Every day at about 5 p.m. EST, the currency market rolls over.
You probably won’t see much of a difference (if any) in your trades. It simply means that any trades you’re currently holding are carried over to the following day.
OK. But what does that “mean”?
Swap—or rollover—is the interest that you either earn or pay for holding onto a trade overnight. (This is sometimes also referred to as a “carry.”)
This is typically a small amount of money and doesn’t mean a lot or factor much into your trading unless you’re holding onto something for a very long time. You can find this number in the terminal window of your open trade.
Generally, you won’t earn or pay anything if you don’t hold that trade through 5 p.m. EST—or whatever time your broker uses. But some dealers will charge or pay interest on a minute-by-minute basis.

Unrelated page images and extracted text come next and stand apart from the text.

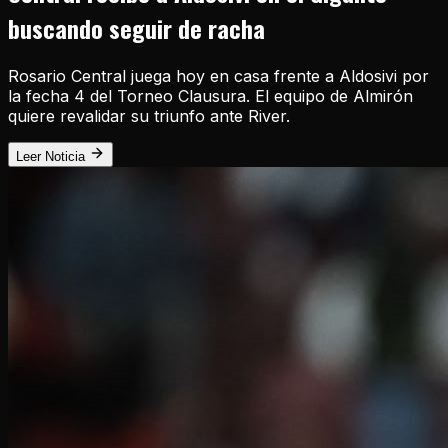
buscando seguir de racha
Rosario Central juega hoy en casa frente a Aldosivi por
la fecha 4 del Torneo Clausura. El equipo de Almirón
quiere revalidar su triunfo ante River.
Leer Noticia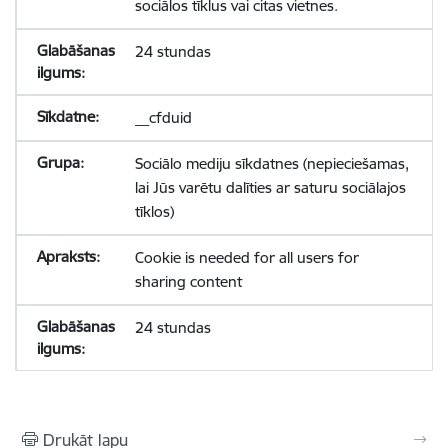
sociālos tīklus vai citas vietnes.
24 stundas
__cfduid
Sociālo mediju sīkdatnes (nepieciešamas,
lai Jūs varētu dalīties ar saturu sociālajos
tīklos)
Cookie is needed for all users for
sharing content
24 stundas
Drukāt lapu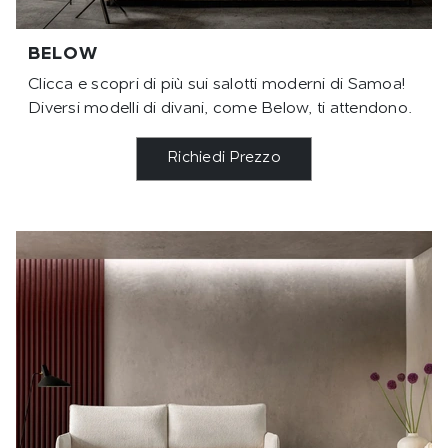
BELOW
Clicca e scopri di più sui salotti moderni di Samoa!
Diversi modelli di divani, come Below, ti attendono.
Richiedi Prezzo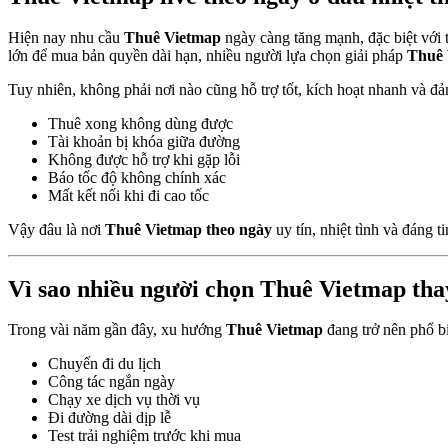
Hiện nay nhu cầu
Thuê Vietmap
ngày càng tăng mạnh, đặc biệt với t
lớn để mua bản quyền dài hạn, nhiều người lựa chọn giải pháp
Thuê 
Tuy nhiên, không phải nơi nào cũng hỗ trợ tốt, kích hoạt nhanh và đả
Thuê xong không dùng được
Tài khoản bị khóa giữa đường
Không được hỗ trợ khi gặp lỗi
Báo tốc độ không chính xác
Mất kết nối khi đi cao tốc
Vậy đâu là nơi
Thuê Vietmap theo ngày
uy tín, nhiệt tình và đáng t
Vì sao nhiều người chọn Thuê Vietmap tha
Trong vài năm gần đây, xu hướng
Thuê Vietmap
đang trở nên phổ bi
Chuyến đi du lịch
Công tác ngắn ngày
Chạy xe dịch vụ thời vụ
Đi đường dài dịp lễ
Test trải nghiệm trước khi mua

So, how do your trades accumulate interest overnight?
Every central bank around the world sets an interest rate. Let’s say the Reserve Bank of Australia sets an interest rate of 6%, and the Bank of Japan set an interest rate of 0.5%. You decide to buy the Australian dollar / Japanese yen pairing.
If you hold those trades overnight, will you earn interest because the Australian interest rate is higher.
But let’s say you’re short the Australian dollar and you’re buying Japanese yen. In that case, if you hold those trades overnight, you’re going to pay interest.
Determining the total interest on your overnight trades is a simple matter of calculating of your swaps.
Free money? Sometimes. Worth watching? Always.
You’ve probably heard that famous Benjamin Graham quote: “In the short run, the market is a voting machine but in the long run, it is a weighing machine.” Which is basically just another way of saying that short-term movements in the market are derived from mass hysteria. Sounds simple, but it’s actually a MAJOR force in the markets. Here’s how I think about it as a trader…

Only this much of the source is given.